Arriva l’attesa convocazione (lunedì 12) per discutere di pedaggi e sicurezza
CARSOLI. È stato convocato per lunedì 12 giugno, alle 11, al ministero delle Infrastrutture e dei Trasporti, l’incontro tecnico-operativo per le autostrade A24 e A25. Al tavolo prenderanno parte il commissario straordinario per la sicurezza del sistema idrico del Gran Sasso, Corrado Gisonni, e quello per l’adeguamento sismico e la sicurezza delle autostrade A24 e A25, Marco Corsini; ci saranno, inoltre, Anas, cui è affidata la gestione temporanea dell’infrastruttura e la delegazione dei sindaci di Abruzzo e Lazio che da anni si battono per trovare una soluzione definitiva all’aumento dei pedaggi e per rivendicare il completamento degli interventi di messa in sicurezza.
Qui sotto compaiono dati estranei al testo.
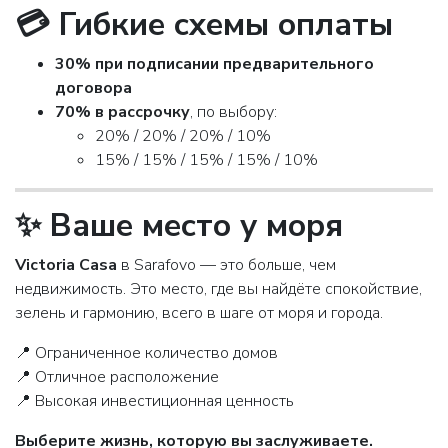
💳 Гибкие схемы оплаты
30% при подписании предварительного
договора
70% в рассрочку
, по выбору:
20% / 20% / 20% / 10%
15% / 15% / 15% / 15% / 10%
✨ Ваше место у моря
Victoria Casa
в
Sarafovo
— это больше, чем
недвижимость. Это место, где вы найдёте спокойствие,
зелень и гармонию, всего в шаге от моря и города.
📍 Ограниченное количество домов
📍 Отличное расположение
📍 Высокая инвестиционная ценность
Выберите жизнь, которую вы заслуживаете.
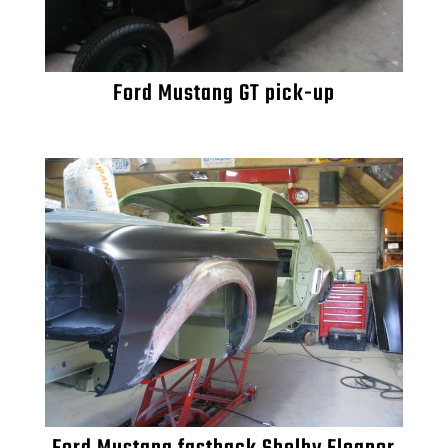
Ford Mustang GT pick-up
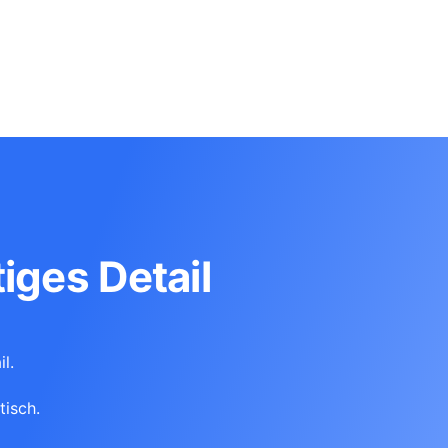
iges Detail
l.
tisch.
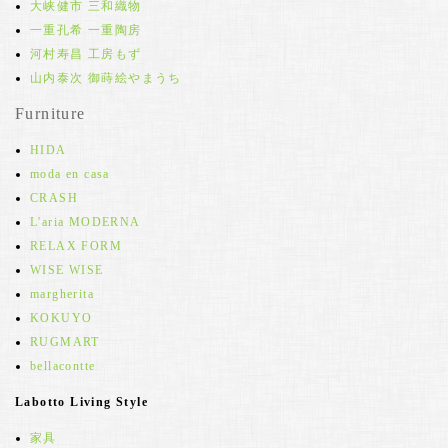
大峡健市 三和織物
一重孔希 一重陶房
河村寿昌 工房もず
山内泰次 御蒔絵やまうち
Furniture
HIDA
moda en casa
CRASH
L'aria MODERNA
RELAX FORM
WISE WISE
margherita
KOKUYO
RUGMART
bellacontte
Labotto Living Style
家具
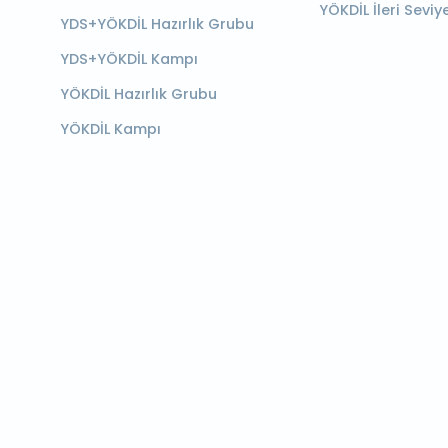
YÖKDİL İleri Seviy
YDS+YÖKDİL Hazırlık Grubu
YDS+YÖKDİL Kampı
YÖKDİL Hazırlık Grubu
YÖKDİL Kampı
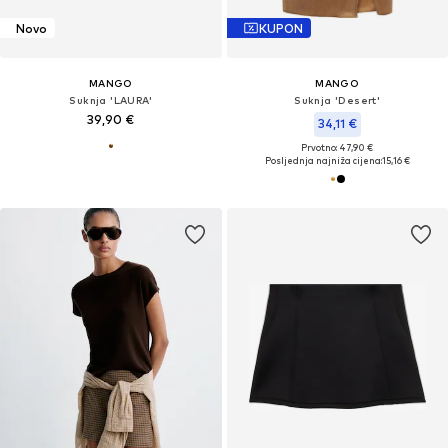
Novo
KUPON
MANGO
MANGO
Suknja 'LAURA'
Suknja 'Desert'
39,90 €
34,11 €
Prvotno: 47,90 €
Posljednja najniža cijena:
15,16 €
La data dell’incontro è stata comunicata ieri pomeriggio al portavoce del comitato, il sindaco di Carsoli, Velia Nazzarro. «Chiederemo quali sono le opere che si intende intraprendere in tema di messa in sicurezza», ha detto Nazzarro, «e come il ministero intende procedere sulla questione tariffe». La lotta al caro pedaggi è partita nel 2018. Al tempo il comitato era costituito da una ventina di amministratori. Non solo il caro pedaggi, ben presto anche la sicurezza dell'infrastruttura incominciò a preoccupate il comitato che negli anni ha raccolto sempre maggiori adesioni. Oggi si contano 118 membri, tra amministratori e associazioni di categoria. Negli anni, tra manifestazioni a Roma, azioni di protesta e presidi ai caselli autostradali, il comitato ha dialogato con ben quattro ministri: Danilo Toninelli, Paola De Micheli, Enrico Giovannini e ora Matteo Salvini.(f.d.m.)